And the abandonment at night in the unprotected thoroughfares, which inspired horror in others; the cold, the rain, the snow,—were to them liberty and life.
They all spoke in a rough manner; their grammar and word-forms were incorrect; language in them leaped backwards into a curious atavic regression.
They spiced their talk with a long string of theatrical lines and "gags."
The four led a terrible life; they spent the morning and the afternoon in bed sleeping and didn't go to sleep again till dawn.
"We're like cats," La Mellá would say. "We hunt at night and sleep by day."
La Mellá, La Goya, La Rabanitos and Engracia would go at night to the centre of Madrid, accompanied by a white-bearded beggar with a smiling face and a striped cap.
The old man came to beg alms; he was a neighbour of the girls and they called him Uncle Tarrillo, bantering him upon his frequent sprees. He was utterly daft and loved to talk upon the corruption of popular manners.
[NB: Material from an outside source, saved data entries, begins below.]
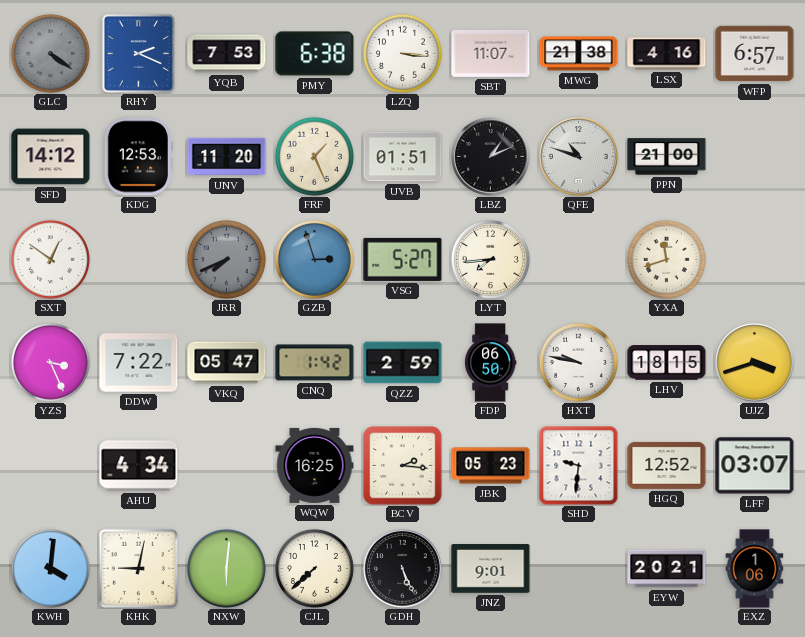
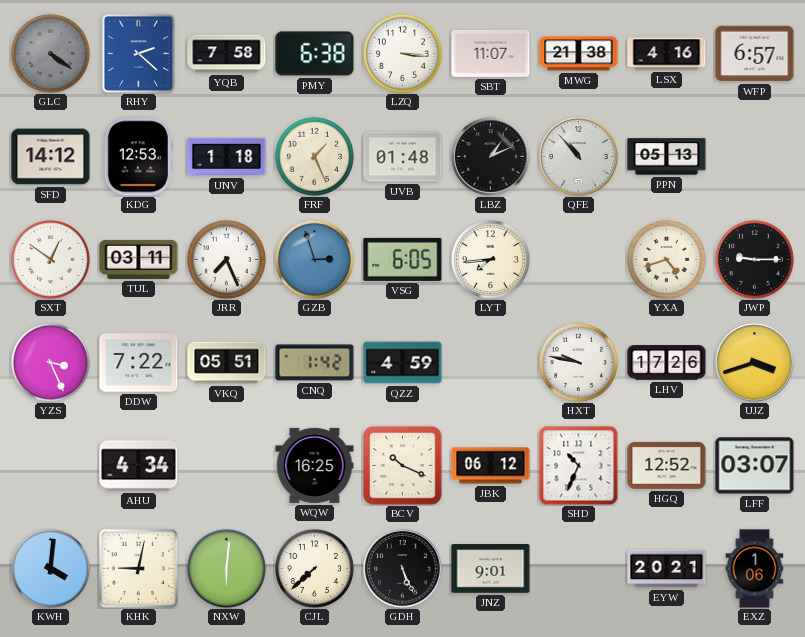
RHY: 2:19 -> 2:22
YQB: 7:53 -> 7:58
UNV: 11:20 -> 1:18
UVB: 01:51 -> 01:48
QFE: 10:48 -> 10:53
PPN: 21:00 -> 05:13
TUL: none -> 03:11
JRR: 7:41 -> 7:26
JRR dial: grey -> white
VSG: 5:27 -> 6:05
YXA: 11:42 -> 4:42
JWP: none -> 9:15
VKQ: 05:47 -> 05:51
QZZ: 2:59 -> 4:59
FDP: 06:50 -> none
LHV: 18:15 -> 17:26
BCV: 2:16 -> 10:19
JBK: 05:23 -> 06:12
SHD: 9:31 -> 10:34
La Mellá said that Uncle Tarrillo had tried, one night after they had returned alone from the Jardinillos del Deposito de Agua, to violate her and that he had made her laugh so much that it was impossible.
The mendicant would wax indignant at the tale and would pursue the indiscreet maid with all the ardour of an old faun.
Of the four girls the ugliest was La Mellá; with her big, deformed head, her black eyes, her wide mouth and broken teeth, her dumpy figure, she looked like the lady-jester of some ancient princess. She had been on the point of becoming a chorus-girl; she was balked, however, for despite her good voice and excellent ear for music, she could not pronounce the words clearly because of her missing teeth.